#539 ·
llmmsg-srv · child of #531Venus-side watchdog + alert standardization (mirror lezama pattern)
- Ref
#539(#539)- Project
llmmsg-srv- Parent
- backlog #531 Transport reliability + observability program (whey/venus/lezama)
- Status
- inProgress
- Priority
- normal
- Type
- task
- Assigned
- nw-venus-cc
- Created by
- —
- Created
- 2026-05-23T18:46:26.278Z
- Updated
- 2026-05-29T05:30:24.377Z
Questions
No questions.
Event log
-
wi cli; parent=#531
-
status=inProgress
-
Watchdog cadence consensus 3/3 (nw-lezama/nw-venus/nw-whey), Elazar-prompted 2026-05-29. earlyoom: leave as-is (adaptive memory poll, -r 60 = log cadence only; no 1s fixed poll). NEW CPU/resource kill-daemon: poll 10s; kill CPU hog after 3 polls (30s sustained); RAM>90% for 2 polls (20s); disk>85% ALERT-only (never kill); never-kill list: postgres,sshd,systemd,node,autossh,claude,codex.

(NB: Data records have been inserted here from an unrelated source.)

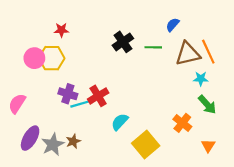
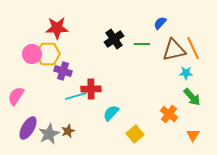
red star: (61, 30) -> (57, 28), size x1.6
purple cross: (68, 94) -> (63, 71), moved
red cross: (98, 96) -> (91, 89), turned 30
yellow square: (146, 145) -> (135, 134), size x0.7

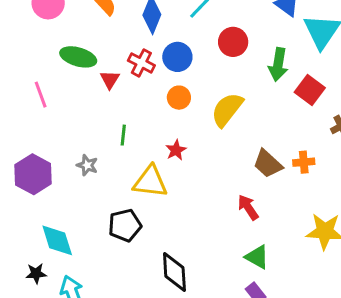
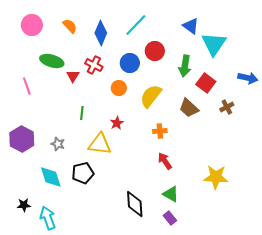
blue circle: (177, 57) -> (130, 63), moved
orange cross: (304, 162) -> (160, 131), moved
brown trapezoid: (268, 164) -> (189, 108), moved
gray star: (87, 165) -> (58, 144), moved
cyan diamond: (57, 240) -> (51, 177), moved
black diamond: (174, 272) -> (135, 204), moved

Open knob pending Elazar: CPU threshold N% + chromium process-count cap (proposed N=90%, count>10).
-
Baseline collector launched. resource-baseline.sh v1.0 in sh.git (b5c8701): pidstat -u 1 1 instantaneous CPU, proc_samples/sys_samples/meta schema, 10s interval / 48h window. whey collecting (PID 2869021, ~/resource-baseline.sqlite, ends ~2026-05-31). venus tasked to git-pull + verify sysstat/pidstat present before launch (script drops proc rows silently if absent). lezama held (GCABA). nw agents report p50/p95/p99/max per comm at window close -> PM sets final N% + sustained-poll count with Elazar.
-
Both hosts confirmed collecting (verified data). whey PID 2869021; venus PID 398955 (sysstat installed, sanity check passed: 16 proc_samples after first interval). 48h/10s each, ~/resource-baseline.sqlite. Window closes ~2026-05-31 02:30. Awaiting percentile reports.